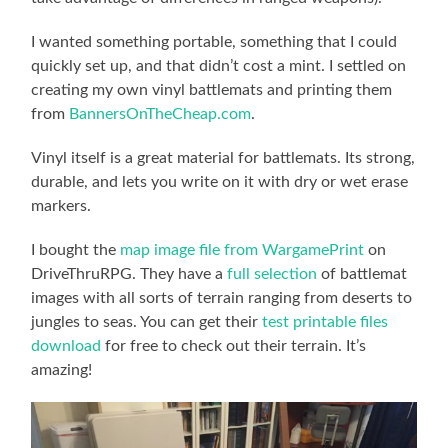
I wanted something portable, something that I could
quickly set up, and that didn’t cost a mint. I settled on
creating my own vinyl battlemats and printing them
from
BannersOnTheCheap.com
.
Vinyl itself is a great material for battlemats. Its strong,
durable, and lets you write on it with dry or wet erase
markers.
I bought the
map image file from WargamePrint
on
DriveThruRPG. They have a
full selection
of battlemat
images with all sorts of terrain ranging from deserts to
jungles to seas. You can get their
test printable files
download
for free to check out their terrain. It’s
amazing!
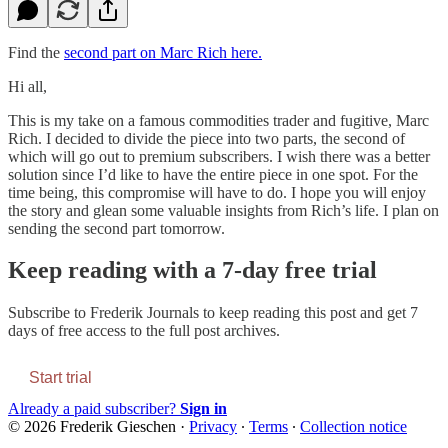
Find the
second part on Marc Rich here.
Hi all,
This is my take on a famous commodities trader and fugitive, Marc
Rich. I decided to divide the piece into two parts, the second of
which will go out to premium subscribers. I wish there was a better
solution since I’d like to have the entire piece in one spot. For the
time being, this compromise will have to do. I hope you will enjoy
the story and glean some valuable insights from Rich’s life. I plan on
sending the second part tomorrow.
Keep reading with a 7-day free trial
Subscribe to
Frederik Journals
to keep reading this post and get 7
days of free access to the full post archives.
Start trial
Already a paid subscriber?
Sign in
© 2026 Frederik Gieschen
·
Privacy
∙
Terms
∙
Collection notice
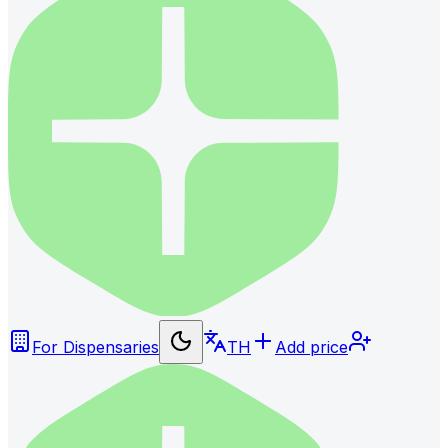
For Dispensaries
TH
Add price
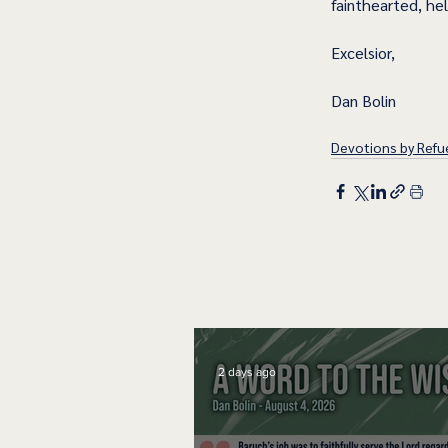
fainthearted, he
Excelsior,
Dan Bolin
Devotions by Refue
2 days ago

───

About this exercise:
Show every line of the material that includes the string "with".

Task result:
durable, and lets you write on it with dry or wet erase
images with all sorts of terrain ranging from deserts to
Keep reading with a 7-day free trial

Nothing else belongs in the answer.